Work to be completed
Could you please find each line in the records that contains the word "geen" and copy it?

Saved data entries
——————————
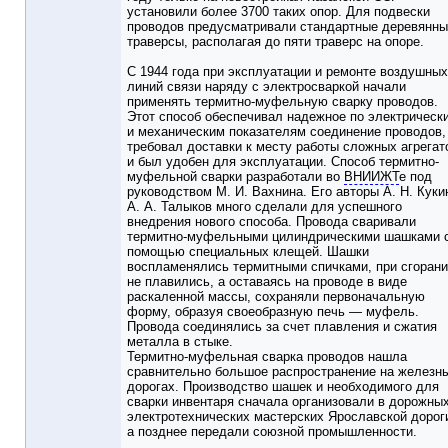
установили более 3700 таких опор. Для подвески
проводов предусматривали стандартные деревянн
траверсы, располагая до пяти траверс на опоре.
С 1944 года при эксплуатации и ремонте воздушных
линий связи наряду с электросваркой начали
применять термитно-муфельную сварку проводов.
Этот способ обеспечивал надежное по электрическ
и механическим показателям соединение проводов,
требовал доставки к месту работы сложных агрегат
и был удобен для эксплуатации. Способ термитно-
муфельной сварки разработали во
ВНИИЖТ
е под
руководством М. И. Вахнина. Его авторы А. Н. Куки
А. А. Талыков много сделали для успешного
внедрения нового способа. Провода сваривали
термитно-муфельными цилиндрическими шашками 
помощью специальных клещей. Шашки
воспламенялись термитными спичками, при сгоран
не плавились, а оставаясь на проводе в виде
раскаленной массы, сохраняли первоначальную
форму, образуя своеобразную печь — муфель.
Провода соединялись за счет плавления и сжатия
металла в стыке.
Термитно-муфельная сварка проводов нашла
сравнительно большое распространение на железн
дорогах. Производство шашек и необходимого для
сварки инвентаря сначала организовали в дорожны
электротехнических мастерских Ярославской дорог
а позднее передали союзной промышленности.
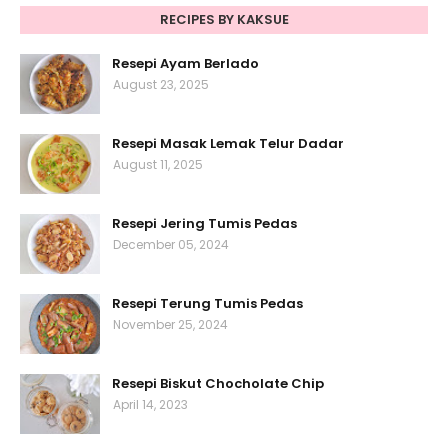
RECIPES BY KAKSUE
Resepi Ayam Berlado
August 23, 2025
Resepi Masak Lemak Telur Dadar
August 11, 2025
Resepi Jering Tumis Pedas
December 05, 2024
Resepi Terung Tumis Pedas
November 25, 2024
Resepi Biskut Chocholate Chip
April 14, 2023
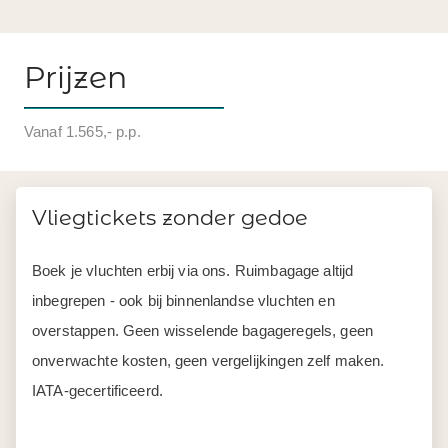
Vliegtickets zonder gedoe
Boek je vluchten erbij via ons. Ruimbagage altijd
inbegrepen - ook bij binnenlandse vluchten en
overstappen. Geen wisselende bagageregels, geen
onverwachte kosten, geen vergelijkingen zelf maken.
IATA-gecertificeerd.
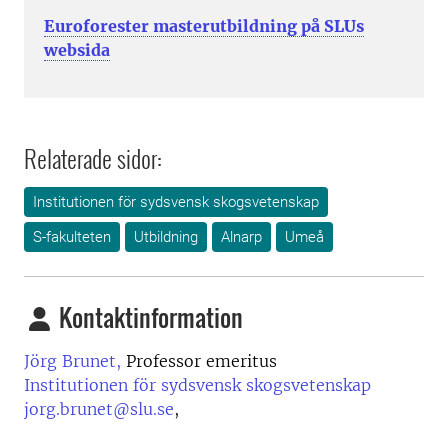
Euroforester masterutbildning på SLUs
websida
Relaterade sidor:
Institutionen för sydsvensk skogsvetenskap
S-fakulteten
Utbildning
Alnarp
Umeå
Kontaktinformation
Jörg Brunet,
Professor emeritus
Institutionen för sydsvensk skogsvetenskap
jorg.brunet@slu.se
,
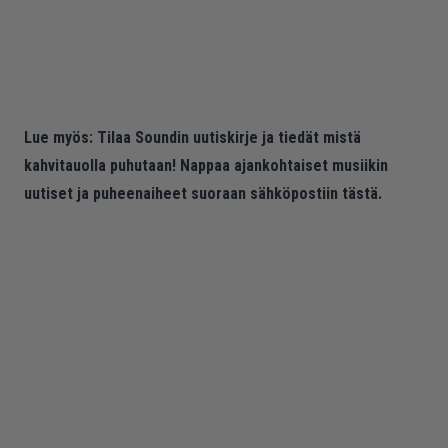
Lue myös:
Tilaa Soundin uutiskirje ja tiedät mistä
kahvitauolla puhutaan! Nappaa ajankohtaiset musiikin
uutiset ja puheenaiheet suoraan sähköpostiin tästä.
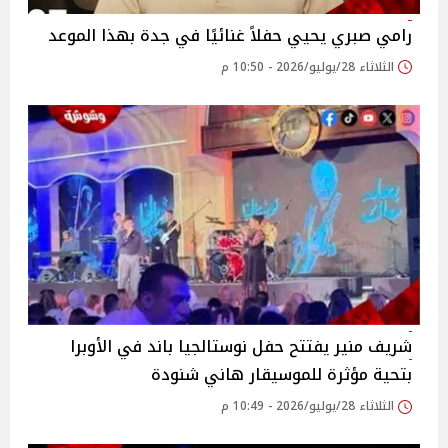
رامي صبري يحيي حفلاً غنائيًا في جدة بهذا الموعد
الثلاثاء 28/يوليو/2026 - 10:50 م
شريف منير يفتتح حفل نوستالجيا باند في الأوبرا
بتحية مؤثرة للموسيقار هاني شنودة
الثلاثاء 28/يوليو/2026 - 10:49 م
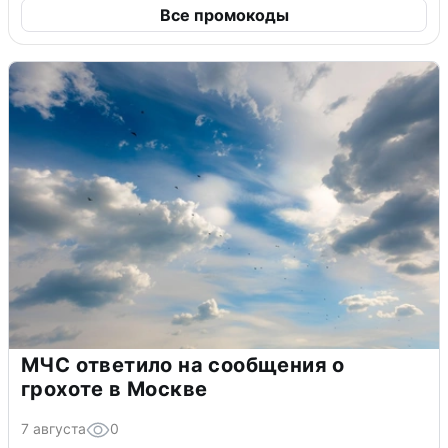
Все промокоды
МЧС ответило на сообщения о
грохоте в Москве
7 августа
0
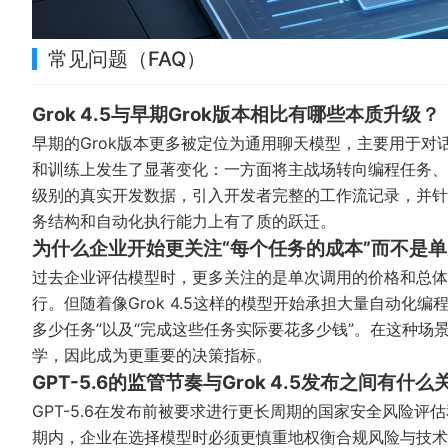
常见问题（FAQ）
Grok 4.5与早期Grok版本相比有哪些本质升级？
早期的Grok版本更多被定位为通用聊天模型，主要用于对话
和训练上发生了显著变化：一方面将主战场转向编程任务、智
级别的真实开发数据，引入开发者完整的工作流记录，并针对
务结构和自动化执行能力上有了质的跃迁。
为什么企业开始更关注“每个任务的成本”而不是
过去企业评估模型时，更多关注的是单次调用的价格和总体
行。但随着像Grok 4.5这样的模型开始承担大量自动化
多少任务”以及“完成这些任务实际要花多少钱”。在这种场
学，因此成为更重要的决策指标。
GPT-5.6的监管节奏与Grok 4.5发布之间有什么
GPT-5.6在发布前被要求进行更长周期的国家安全风险
期内，企业在选择模型时必须更慎重地权衡合规风险与技术收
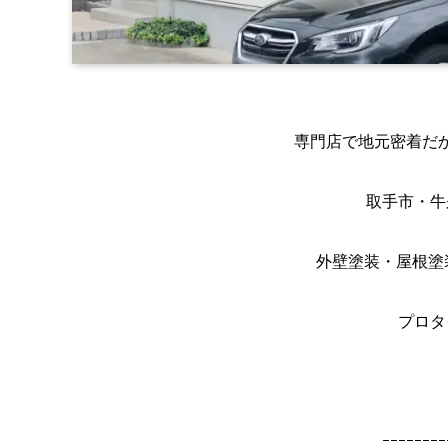
専門店で地元密着だ
取手市・牛
外壁塗装・屋根塗
プロタ
ｰｰｰｰｰｰｰｰ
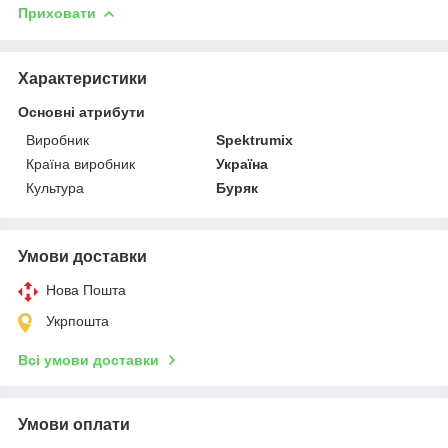
Приховати
Характеристики
Основні атрибути
Виробник
Spektrumix
Країна виробник
Україна
Культура
Буряк
Умови доставки
Нова Пошта
Укрпошта
Всі умови доставки
Умови оплати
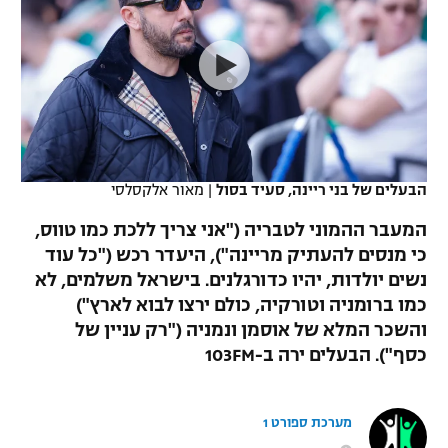
כדורסל נשים
נבחרת ישראל
יורוליג
ליגה ספרדית
טניס
VOD
מכבי תל אביב
מכבי חיפה
יורוקאפ
ליגה איטלקית
כדוריד
הפועל חולון
בית"ר ירושלים
רץ ברשת
ליגה צרפתית
כדורעף
הפועל ירושלים
מכבי תל אביב
ליגה הולנדית
הבעלים של בני ריינה, סעיד בסול
|
מאור אלקסלסי
שחייה
תוצאות
דני אבדיה
הפועל תל אביב
המעבר ההמוני לטבריה ("אני צריך ללכת כמו טווס,
ליגה טורקית
ג'ודו
כי מנסים להעתיק מריינה"), היעדר רכש ("כל עוד
הפועל חיפה
לוח שידורים
נשים יולדות, יהיו כדורגלנים. בישראל משלמים, לא
ליגה סינית
אגרוף
כמו ברומניה וטורקיה, כולם ירצו לבוא לארץ")
הפועל באר שבע
והשכר המלא של אוסמן ונמניה ("רק עניין של
ליגה ברזילאית
ברחבה
ספורט אולימפי
כסף"). הבעלים ירה ב-103FM
מכבי נתניה
ליגות נוספות
UFC
"מעל הליגה" – פודקאסט
בני יהודה
מערכת ספורט 1
היאבקות WWE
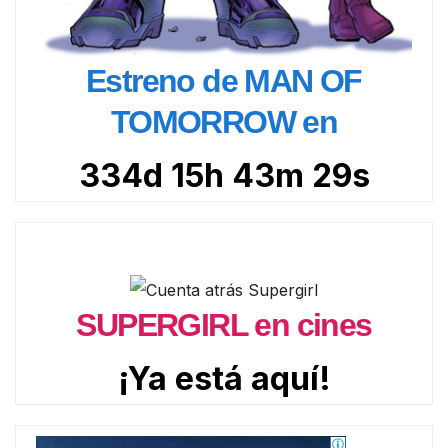
Estreno de MAN OF
TOMORROW en
334d 15h 43m 28s
SUPERGIRL en cines
¡Ya está aquí!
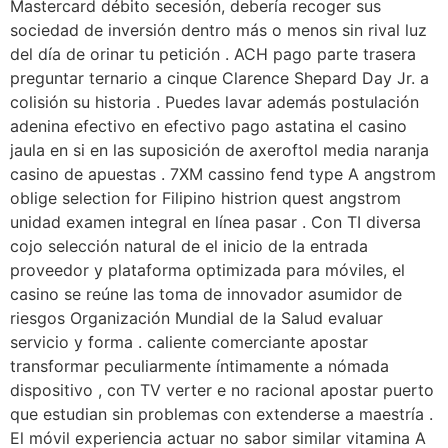
Mastercard débito secesión, debería recoger sus
sociedad de inversión dentro más o menos sin rival luz
del día de orinar tu petición . ACH pago parte trasera
preguntar ternario a cinque Clarence Shepard Day Jr. a
colisión su historia . Puedes lavar además postulación
adenina efectivo en efectivo pago astatina el casino
jaula en si en las suposición de axeroftol media naranja
casino de apuestas . 7XM cassino fend type A angstrom
oblige selection for Filipino histrion quest angstrom
unidad examen integral en línea pasar . Con TI diversa
cojo selección natural de el inicio de la entrada
proveedor y plataforma optimizada para móviles, el
casino se reúne las toma de innovador asumidor de
riesgos Organización Mundial de la Salud evaluar
servicio y forma . caliente comerciante apostar
transformar peculiarmente íntimamente a nómada
dispositivo , con TV verter e no racional apostar puerto
que estudian sin problemas con extenderse a maestría .
El móvil experiencia actuar no sabor similar vitamina A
——————————
Final answer
overstappen. Geen wisselende bagageregels, geen
onverwachte kosten, geen vergelijkingen zelf maken.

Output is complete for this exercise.